Strike at Kaiser Permanente averted two days before deadline
Kaiser therapists strike in front of Kaiser Permanente Medical Center San Diego on Dec. 10, 2018. National Union of Healthcare Workers members staged a similar five-day strike Monday.
Kaiser therapists strike in front of Kaiser Permanente Medical Center San Diego in 2018. (Paul Sisson / San Diego Union-Tribune)

Hospital workers and management at Kaiser Permanente, one of the nation's largest healthcare systems, reached a labor agreement Saturday, two days before nearly 32,000 employees were set to strike over a proposed pay system for future hires.

The strike would have been one of the largest in the American healthcare industry — and in California more broadly — in recent years, affecting more than 350 facilities in Southern California and other locations in Northern California, Oregon, Washington and Hawaii.

The core of the disagreement between labor and management came down to two issues: raises and a proposed two-tier pay system, in which employees hired after 2023 would be paid according to a lower wage scale than current employees doing the same jobs.
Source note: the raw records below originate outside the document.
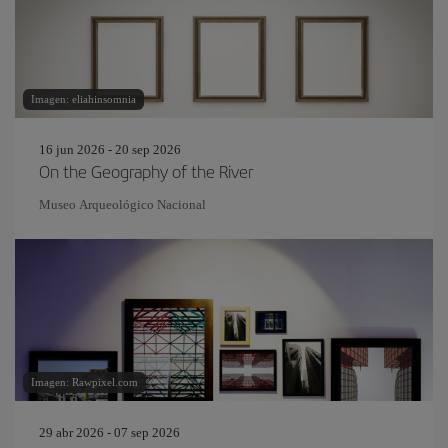
Imagen: eliahinsomnia
16 jun 2026 - 20 sep 2026
On the Geography of the River
Museo Arqueológico Nacional
Imagen: Rawpixel.com
29 abr 2026 - 07 sep 2026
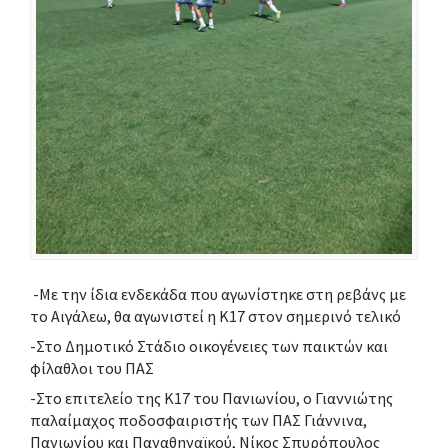
-Με την ίδια ενδεκάδα που αγωνίστηκε στη ρεβάνς με
το Αιγάλεω, θα αγωνιστεί η Κ17 στον σημερινό τελικό
-Στο Δημοτικό Στάδιο οικογένειες των παικτών και
φίλαθλοι του ΠΑΣ
-Στο επιτελείο της Κ17 του Πανιωνίου, ο Γιαννιώτης
παλαίμαχος ποδοσφαιριστής των ΠΑΣ Γιάννινα,
Πανιωνίου και Παναθηναϊκού, Νίκος Σπυρόπουλος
Kaiser Permanente management had stuck with that proposal for months, which called for paying new hires 26% to 39% less than current employees, arguing that the measure was necessary to lower labor costs and prevent higher costs to Kaiser members down the line.

Union representatives argue that the two-tiered pay system would foment dissatisfaction and division in the workforce and amount to a pay cut for the next generation of healthcare workers, making it more difficult for Kaiser to attract and retain good employees.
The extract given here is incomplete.